Re: [zfs-discuss] Large scale performance query

2011-08-06 Thread Rob Cohen
> If I'm not mistaken, a 3-way mirror is not
> implemented behind the scenes in
> the same way as a 3-disk raidz3.  You should use a
> 3-way mirror instead of a
> 3-disk raidz3.

RAIDZ2 requires at least 4 drives, and RAIDZ3 requires at least 5 drives.  But, 
yes, a 3-way mirror is implemented totally differently.  Mirrored drives have 
identical copies of the data.  RAIDZ drives store the data once, plus parity 
data.  A 3-way mirror gives imporved redundancy and read performance, but at a 
high capacity cost, and slower writes than a 2-way mirror.

It's more common to do 2-way mirrors + hot spare.  This gives comparable 
protection to RAIDZ2, but with MUCH better performance.

Of course, mirrors cost more capacity, but it helps that ZFS's compression and 
thin provisioning can often offset the loss in capacity, without sacrificing 
performance (especially when used in combination with L2ARC).
-- 
This message posted from opensolaris.org
___
zfs-discuss mailing list
zfs-discuss@opensolaris.org
http://mail.opensolaris.org/mailman/listinfo/zfs-discuss


Re: [zfs-discuss] Large scale performance query

2011-08-06 Thread Rob Cohen
Thanks for clarifying.

If a block is spread across all drives in a RAIDZ group, and there are no 
partial block reads, how can each drive in the group act like a stripe?  Many 
RAID5&6 implementations can do partial block reads, allowing for parallel 
random reads across drives (as long as there are no writes in the queue).

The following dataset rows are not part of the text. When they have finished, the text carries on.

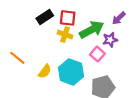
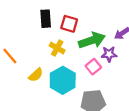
black rectangle: (45, 17) -> (46, 19), turned -70
yellow cross: (65, 35) -> (57, 48), moved

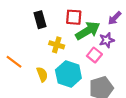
red square: (69, 24) -> (74, 17), moved
yellow semicircle: (36, 75) -> (42, 74), turned -56

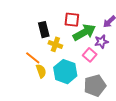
black rectangle: (40, 20) -> (44, 30), moved
orange line: (14, 62) -> (33, 58), moved

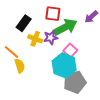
black rectangle: (44, 30) -> (24, 23), turned 49
purple star: (101, 42) -> (51, 38), moved
cyan hexagon: (65, 72) -> (64, 65), moved

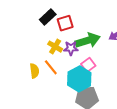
red square: (53, 14) -> (65, 23), moved, turned -35
black rectangle: (24, 23) -> (48, 17), moved
orange line: (11, 52) -> (51, 67), moved

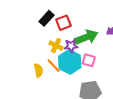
pink square: (88, 65) -> (89, 60), turned -32
cyan hexagon: (79, 79) -> (70, 62), moved

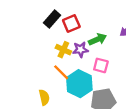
green arrow: (86, 37) -> (97, 39), size x0.7
cyan hexagon: (70, 62) -> (79, 84), moved
yellow semicircle: (38, 70) -> (44, 97), moved

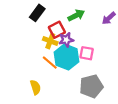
red square: (71, 23) -> (57, 30), moved
green arrow: (97, 39) -> (76, 15), moved
cyan hexagon: (79, 84) -> (66, 57), moved

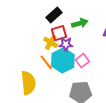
black rectangle: (37, 13) -> (54, 15), moved
pink square: (87, 53) -> (82, 61), turned 32
yellow semicircle: (35, 87) -> (28, 83), size x1.6

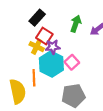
green arrow: (80, 23) -> (76, 24), moved, turned -49
red square: (59, 33) -> (44, 36), turned -35
orange line: (46, 62) -> (34, 78), moved, turned 42

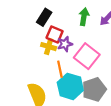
pink square: (72, 62) -> (87, 56), size x1.6
cyan hexagon: (51, 64) -> (70, 86), moved
orange line: (34, 78) -> (60, 69), moved

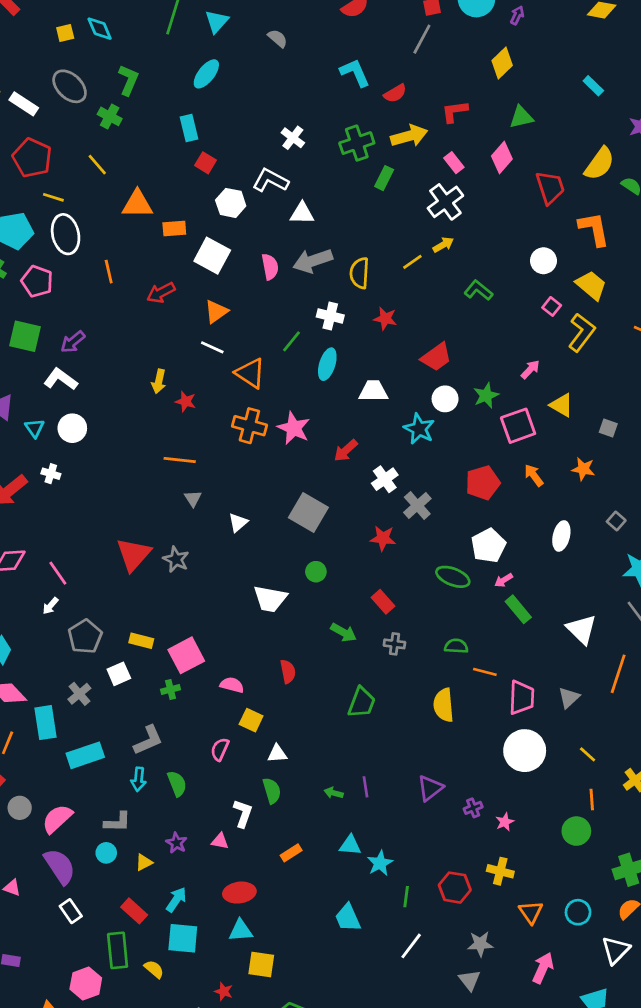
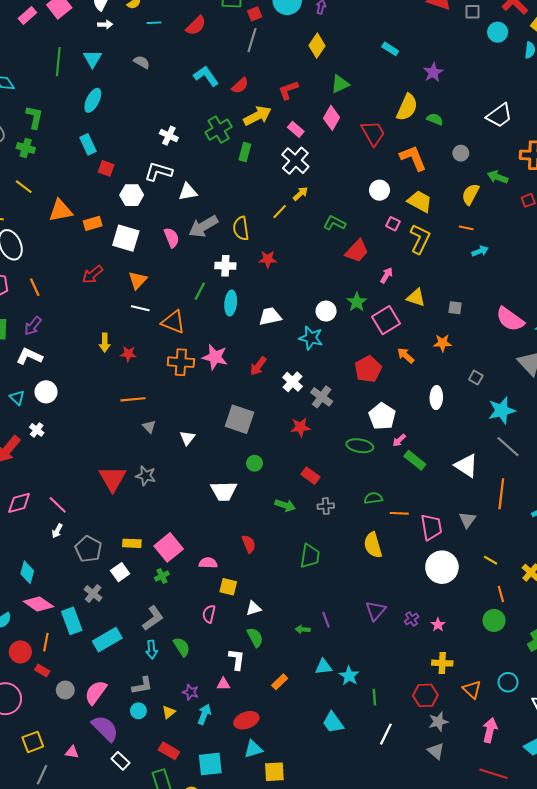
orange line: (109, 272) -> (35, 287), moved
red trapezoid: (436, 357) -> (357, 251), moved
white cross: (51, 474) -> (37, 430), turned 32
red hexagon: (455, 888) -> (425, 695), moved
cyan arrow: (176, 900) -> (204, 714), moved

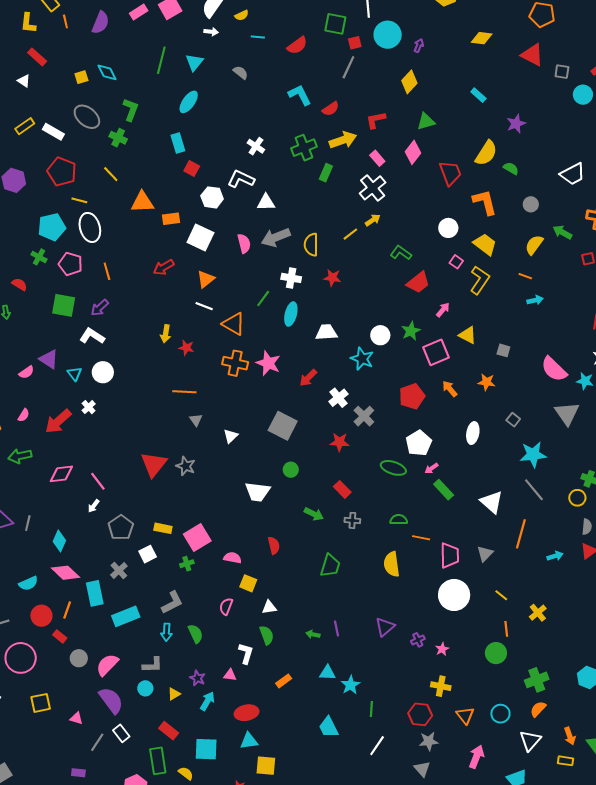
gray line: (42, 775) -> (97, 742), moved

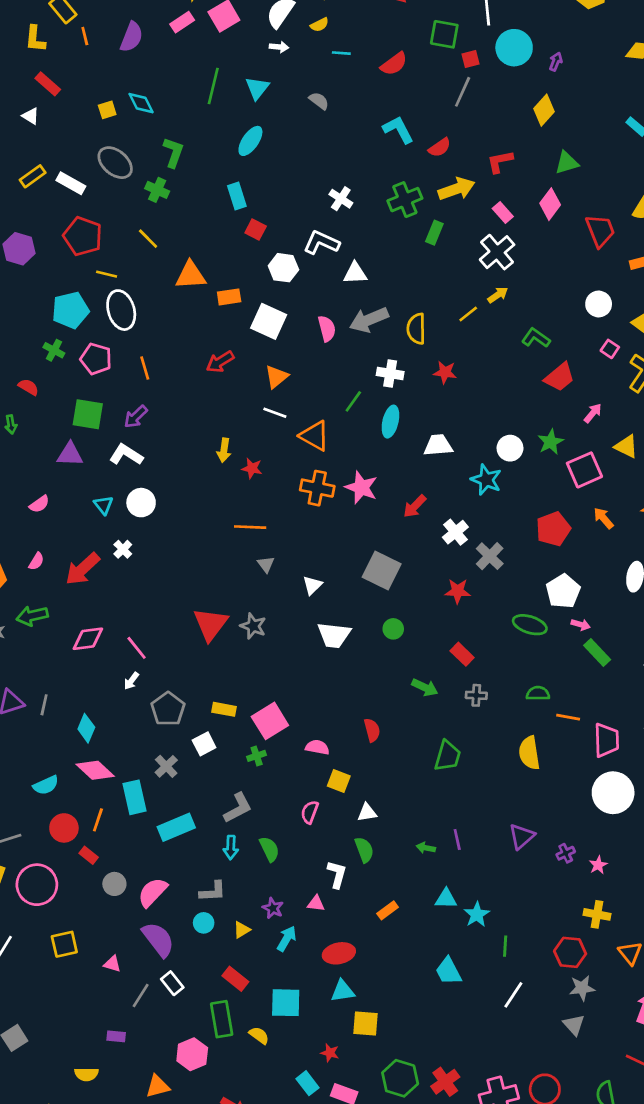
purple triangle: (49, 359) -> (70, 454), moved, turned -30
pink arrow: (431, 468) -> (581, 625), turned -128
white trapezoid: (258, 492) -> (334, 635), moved

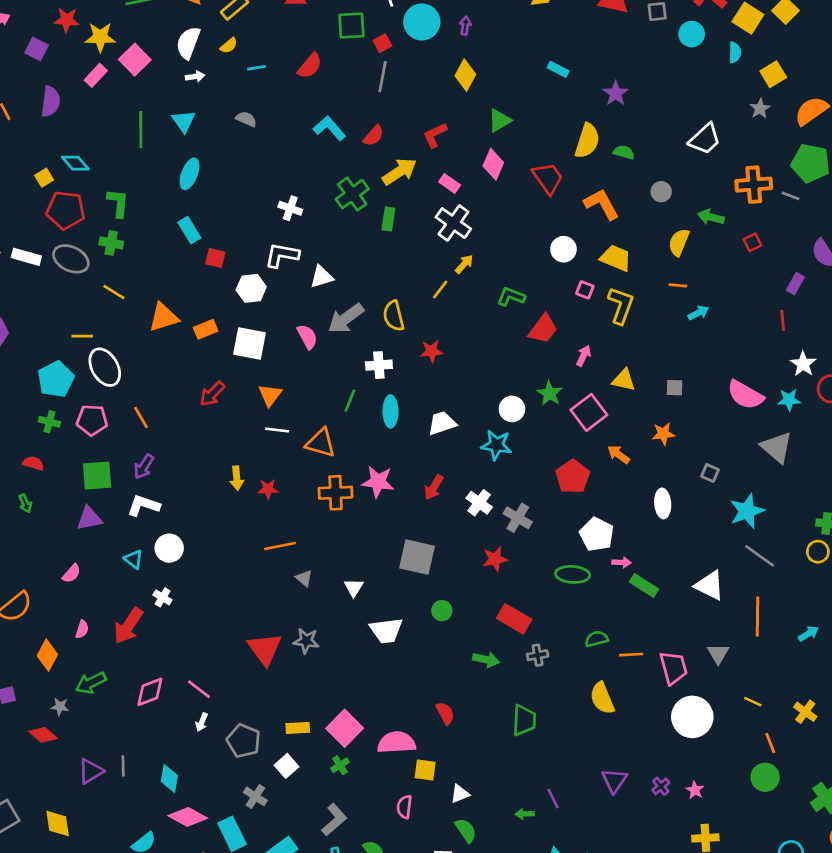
gray ellipse: (115, 163) -> (71, 259), moved
red pentagon: (83, 236) -> (66, 210), moved
red rectangle: (462, 654) -> (514, 619), size x1.4
pink semicircle: (317, 747) -> (397, 743), size x1.6

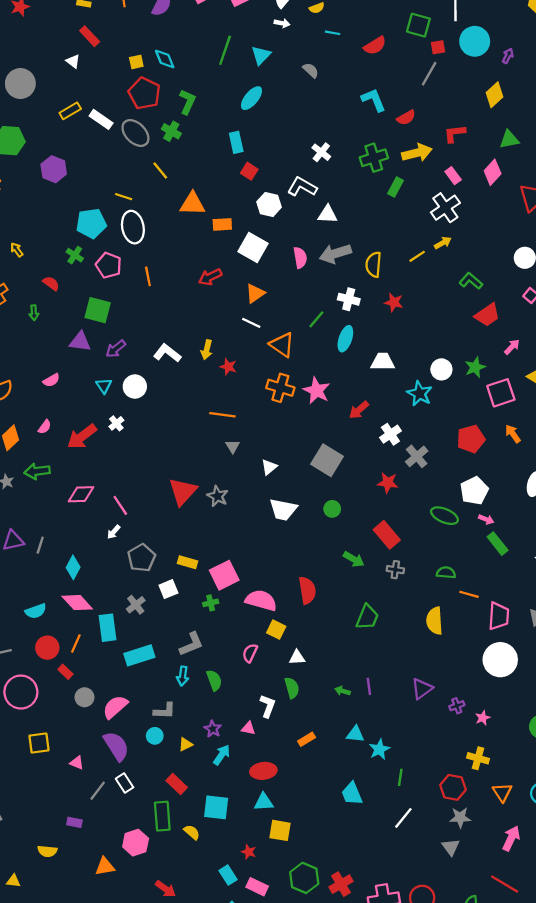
purple arrow: (144, 467) -> (116, 349), moved
white L-shape: (143, 505) -> (167, 353), moved
red semicircle: (445, 713) -> (307, 590), size x1.4

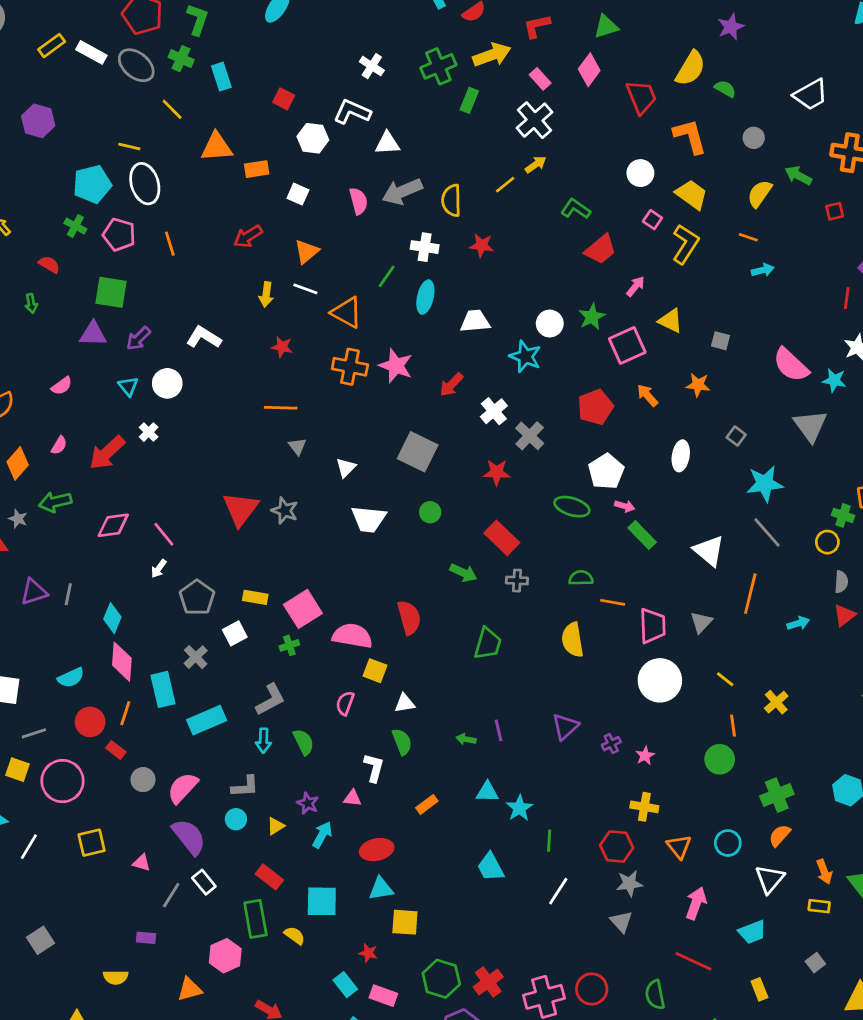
cyan rectangle: (236, 142) -> (221, 77), moved
white square: (253, 247) -> (298, 194), size x0.6
yellow arrow: (207, 350) -> (266, 294), moved
pink diamond: (77, 603) -> (122, 662), turned 52

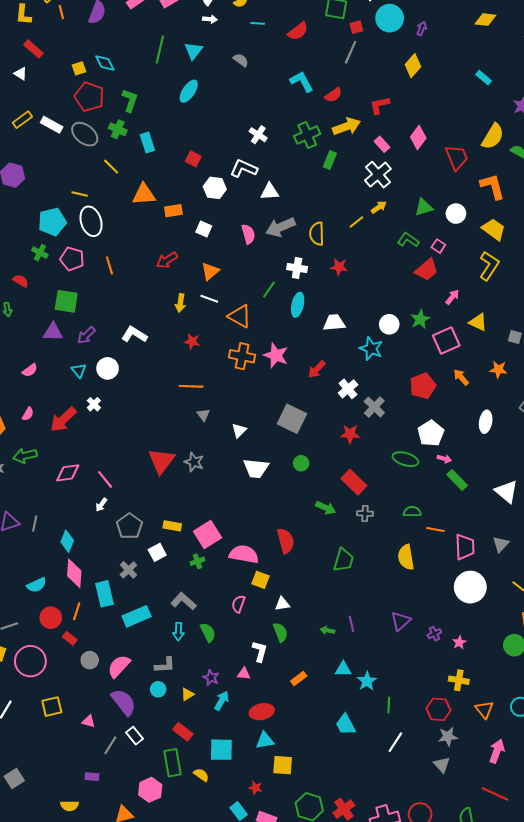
green triangle: (606, 27) -> (424, 207), moved
pink square: (652, 220) -> (438, 246), moved
gray L-shape: (270, 700) -> (184, 601), turned -110

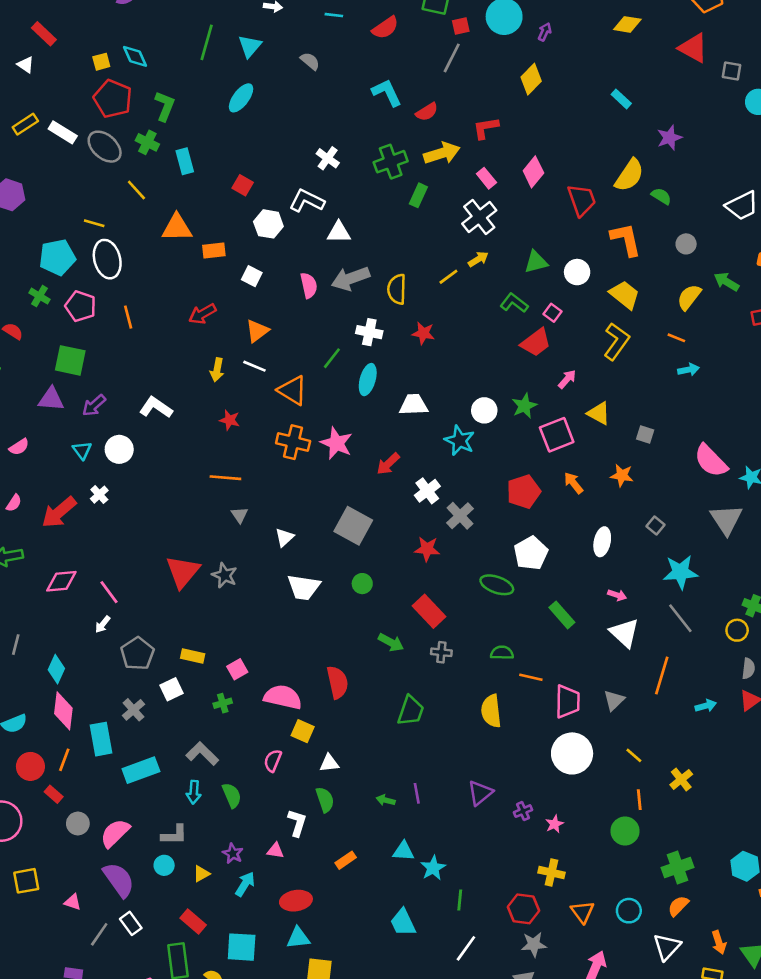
pink arrow: (444, 459) -> (617, 595), moved
pink square: (207, 534) -> (237, 669), size x0.6

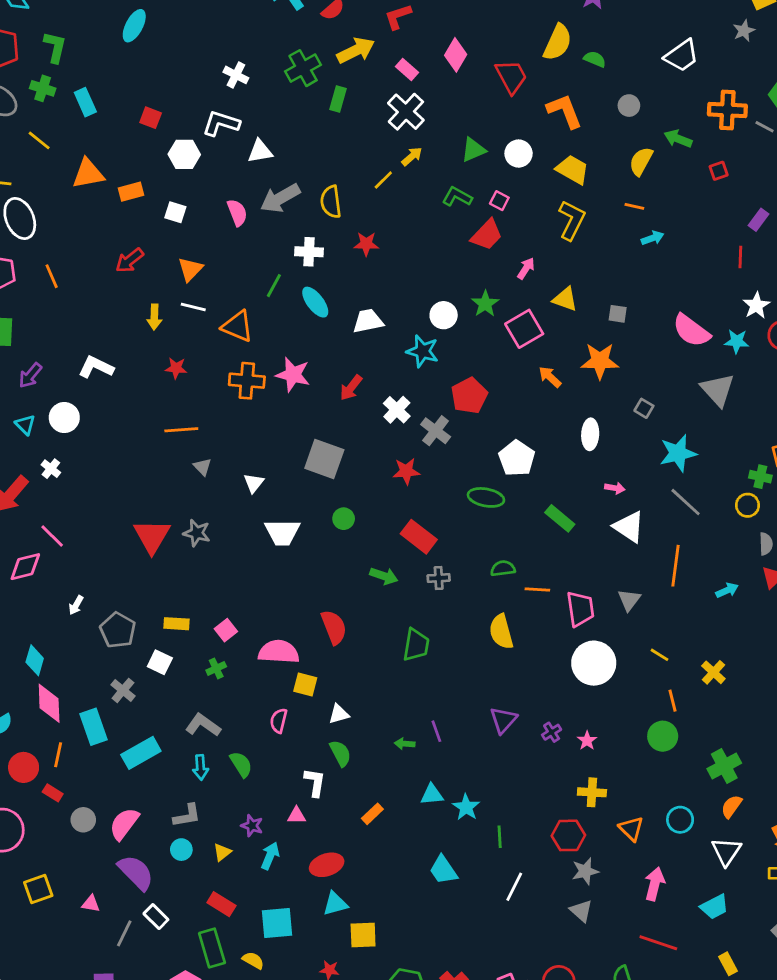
cyan ellipse: (368, 380) -> (315, 302), turned -44
orange star: (622, 475) -> (600, 361), size x1.5
red pentagon: (524, 492) -> (469, 396), moved
pink line: (109, 592) -> (52, 536), moved
white square: (172, 689) -> (160, 662), turned -30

Perhaps you are saying that they act like stripes for bandwidth purposes, but 
not for read ops/sec?
-Rob

-Original Message-
From: Bob Friesenhahn [mailto:bfrie...@simple.dallas.tx.us] 
Sent: Saturday, August 06, 2011 11:41 AM
To: Rob Cohen
Cc: zfs-discuss@opensolaris.org
Subject: Re: [zfs-discuss] Large scale performance query

On Sat, 6 Aug 2011, Rob Cohen wrote:
>
> Can RAIDZ even do a partial block read?  Perhaps it needs to read the 
> full block (from all drives) in order to verify the checksum.
> If so, then RAIDZ groups would always act like one stripe, unlike 
> RAID5/6.

ZFS does not do partial block reads/writes.  It must read the whole block in 
order to validate the checksum.  If there is a checksum failure, then RAID5 
type algorithms are used to produce a corrected block.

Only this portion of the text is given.